Le héros de la soirée est le ténor allemand
Jonas Kaufmann. Bien qu’il sorte épuisé de la fameuse mauvaise grippe au
point d’avoir renoncé à chanter lors de la répétition générale, il a, hier
soir, ébloui par une voix qui est sans doute la plus belle au monde,
fulgurante, puissante avec un timbre rauque, une douceur ardente et
poétique. Il a en outre tout pour lui : il est idéalement romantique avec un
physique de jeune premier ombrageux, cheveux bouclés, regard langoureux. Sa
diction en français, alors qu’il est de langue allemande, est impeccable. On
comprend tout ce qu’il chante. Le fameux air "Pourquoi me réveiller, ô
souffle du printemps" a été accueilli dans un silence intense. A ses
côtés la mezzo Sophie Koch (Charlotte) et la soprano Anne-Catherine Gillet
(Sophie) ont créé une émotion d’une qualité rare.

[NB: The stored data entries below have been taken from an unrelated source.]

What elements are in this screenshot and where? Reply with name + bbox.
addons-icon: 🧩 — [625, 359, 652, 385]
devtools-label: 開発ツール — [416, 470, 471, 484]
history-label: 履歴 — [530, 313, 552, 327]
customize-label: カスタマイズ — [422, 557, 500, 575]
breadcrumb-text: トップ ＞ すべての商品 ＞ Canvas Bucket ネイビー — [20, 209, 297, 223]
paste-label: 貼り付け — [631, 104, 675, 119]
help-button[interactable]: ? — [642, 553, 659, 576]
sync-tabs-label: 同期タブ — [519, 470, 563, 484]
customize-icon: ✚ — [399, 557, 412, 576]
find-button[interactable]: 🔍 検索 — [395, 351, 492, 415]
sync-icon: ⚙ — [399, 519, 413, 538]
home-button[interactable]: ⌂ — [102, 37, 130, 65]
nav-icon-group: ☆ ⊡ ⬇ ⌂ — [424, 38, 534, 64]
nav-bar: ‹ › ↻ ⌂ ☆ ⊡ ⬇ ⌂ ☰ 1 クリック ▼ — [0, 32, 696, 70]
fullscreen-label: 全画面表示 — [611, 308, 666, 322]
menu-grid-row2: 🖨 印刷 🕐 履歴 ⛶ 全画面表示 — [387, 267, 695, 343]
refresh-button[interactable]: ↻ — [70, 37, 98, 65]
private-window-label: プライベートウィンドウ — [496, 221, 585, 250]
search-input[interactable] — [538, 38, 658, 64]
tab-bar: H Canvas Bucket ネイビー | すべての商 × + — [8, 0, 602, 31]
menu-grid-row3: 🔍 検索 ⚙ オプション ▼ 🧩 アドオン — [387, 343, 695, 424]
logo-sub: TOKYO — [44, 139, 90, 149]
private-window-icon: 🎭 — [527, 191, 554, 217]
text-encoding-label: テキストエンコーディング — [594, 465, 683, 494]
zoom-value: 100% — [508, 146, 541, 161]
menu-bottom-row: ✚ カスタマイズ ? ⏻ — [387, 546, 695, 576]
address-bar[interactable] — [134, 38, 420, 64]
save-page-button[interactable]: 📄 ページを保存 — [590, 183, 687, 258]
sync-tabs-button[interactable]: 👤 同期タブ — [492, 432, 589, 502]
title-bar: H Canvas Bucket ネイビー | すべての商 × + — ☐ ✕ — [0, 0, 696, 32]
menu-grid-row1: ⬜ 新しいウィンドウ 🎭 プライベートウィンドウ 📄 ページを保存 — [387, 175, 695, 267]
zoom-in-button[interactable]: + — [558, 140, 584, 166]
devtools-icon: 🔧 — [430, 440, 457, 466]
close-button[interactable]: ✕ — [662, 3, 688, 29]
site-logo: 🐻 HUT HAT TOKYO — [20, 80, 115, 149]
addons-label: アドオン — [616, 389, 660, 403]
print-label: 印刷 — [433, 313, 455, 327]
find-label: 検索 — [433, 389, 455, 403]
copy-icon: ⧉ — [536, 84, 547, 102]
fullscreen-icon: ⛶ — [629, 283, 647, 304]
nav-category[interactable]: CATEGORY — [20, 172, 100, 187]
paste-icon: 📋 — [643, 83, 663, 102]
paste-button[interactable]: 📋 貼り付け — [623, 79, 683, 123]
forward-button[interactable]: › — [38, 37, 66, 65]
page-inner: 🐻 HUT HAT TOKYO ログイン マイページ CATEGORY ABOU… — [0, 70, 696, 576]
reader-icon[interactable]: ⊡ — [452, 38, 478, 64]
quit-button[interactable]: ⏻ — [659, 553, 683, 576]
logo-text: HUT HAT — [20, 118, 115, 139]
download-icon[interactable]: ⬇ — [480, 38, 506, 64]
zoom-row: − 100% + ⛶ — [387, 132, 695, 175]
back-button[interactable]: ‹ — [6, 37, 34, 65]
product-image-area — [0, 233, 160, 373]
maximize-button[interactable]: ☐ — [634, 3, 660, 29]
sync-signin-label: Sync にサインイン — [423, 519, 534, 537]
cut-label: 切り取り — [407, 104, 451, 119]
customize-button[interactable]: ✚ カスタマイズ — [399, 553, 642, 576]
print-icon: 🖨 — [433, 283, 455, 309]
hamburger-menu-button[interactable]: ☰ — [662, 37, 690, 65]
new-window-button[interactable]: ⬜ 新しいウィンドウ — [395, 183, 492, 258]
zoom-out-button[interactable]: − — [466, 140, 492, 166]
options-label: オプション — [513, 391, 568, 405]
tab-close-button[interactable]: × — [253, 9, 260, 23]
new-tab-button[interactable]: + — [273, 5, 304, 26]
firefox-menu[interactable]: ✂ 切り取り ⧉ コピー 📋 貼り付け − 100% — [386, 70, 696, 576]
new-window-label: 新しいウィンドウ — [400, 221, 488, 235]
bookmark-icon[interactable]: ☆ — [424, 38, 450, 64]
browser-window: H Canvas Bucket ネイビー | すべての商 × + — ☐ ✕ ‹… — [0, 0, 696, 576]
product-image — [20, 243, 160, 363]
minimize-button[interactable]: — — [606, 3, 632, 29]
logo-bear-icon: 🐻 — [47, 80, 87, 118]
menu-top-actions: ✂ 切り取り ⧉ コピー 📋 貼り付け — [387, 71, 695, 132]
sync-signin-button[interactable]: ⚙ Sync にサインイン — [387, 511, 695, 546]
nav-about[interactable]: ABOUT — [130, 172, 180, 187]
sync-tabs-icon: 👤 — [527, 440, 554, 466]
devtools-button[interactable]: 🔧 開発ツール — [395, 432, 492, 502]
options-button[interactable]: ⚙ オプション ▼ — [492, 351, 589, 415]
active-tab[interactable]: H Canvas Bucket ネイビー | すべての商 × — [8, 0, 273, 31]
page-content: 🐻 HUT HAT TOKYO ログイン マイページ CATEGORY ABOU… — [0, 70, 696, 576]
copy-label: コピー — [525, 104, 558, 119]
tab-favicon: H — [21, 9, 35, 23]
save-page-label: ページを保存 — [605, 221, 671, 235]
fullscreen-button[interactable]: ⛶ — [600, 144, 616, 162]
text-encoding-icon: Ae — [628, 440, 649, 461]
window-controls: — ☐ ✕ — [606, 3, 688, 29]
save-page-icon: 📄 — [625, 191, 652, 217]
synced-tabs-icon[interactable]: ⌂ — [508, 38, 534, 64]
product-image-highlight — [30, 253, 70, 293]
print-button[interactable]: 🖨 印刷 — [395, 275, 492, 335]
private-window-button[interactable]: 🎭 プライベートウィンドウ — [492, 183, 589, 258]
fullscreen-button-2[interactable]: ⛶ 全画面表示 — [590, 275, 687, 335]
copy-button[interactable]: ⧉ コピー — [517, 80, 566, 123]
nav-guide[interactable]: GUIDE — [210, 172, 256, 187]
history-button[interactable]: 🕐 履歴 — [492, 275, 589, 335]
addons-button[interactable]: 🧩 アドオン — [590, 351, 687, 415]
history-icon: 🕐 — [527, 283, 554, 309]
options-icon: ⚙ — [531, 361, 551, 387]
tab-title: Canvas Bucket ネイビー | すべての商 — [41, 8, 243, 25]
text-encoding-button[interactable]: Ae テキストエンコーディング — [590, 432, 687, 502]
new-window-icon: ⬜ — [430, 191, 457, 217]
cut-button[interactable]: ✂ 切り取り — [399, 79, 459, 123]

Cordes soyeuses, harpe somptueuse (le harpiste de 25 ans
Emmanuel Ceysson est nominé aux Victoires de la musique classique)
l‘orchestre de l’opéra donne une version d’anthologie, sous la baguette du
spécialiste de la musique française, le maestro Michel Plasson qui n’avait
pas dirigé à l’Opéra de Paris depuis quelque trente ans et jamais à la
Bastille. Comment, pourquoi va-t-on si souvent chercher des chefs à l’autre
bout du monde, alors que quelques uns des meilleurs, comme Plasson, comme
Georges Prêtre, adulés à l’étranger, semblent exclus des scènes nationales ?
Un mystère.
Sifflée la mise en scène de Benoît Jacquot ne le mérite
pas. Certes, elle est en permanence au premier degré. Pour raconter
aujourd’hui, notamment aux jeunes, une histoire aussi mièvre et nunuche que
celle de Werther, peut-être faut-il un peu d’ironie et d’humour. Le
cinéaste n’en montre jamais. Les décors passe-partout sont parfois beaux,
l’un d’eux faisant référence à un tableau de Vermeer. La direction des
chanteurs est subtile. Qu’est-ce qui manque ? Le romantisme. Benoît Jacquot
va superviser la captation de ce Werther pour Arte, en direct le 26
janvier. Il est à parier que les téléspectateurs seront plus chanceux que
les spectateurs de Bastille: il sait manier une caméra et rendra sans doute
mieux les affinités électives des personnages adaptés de très loin des
Souffrances du jeune Werther de Goethe.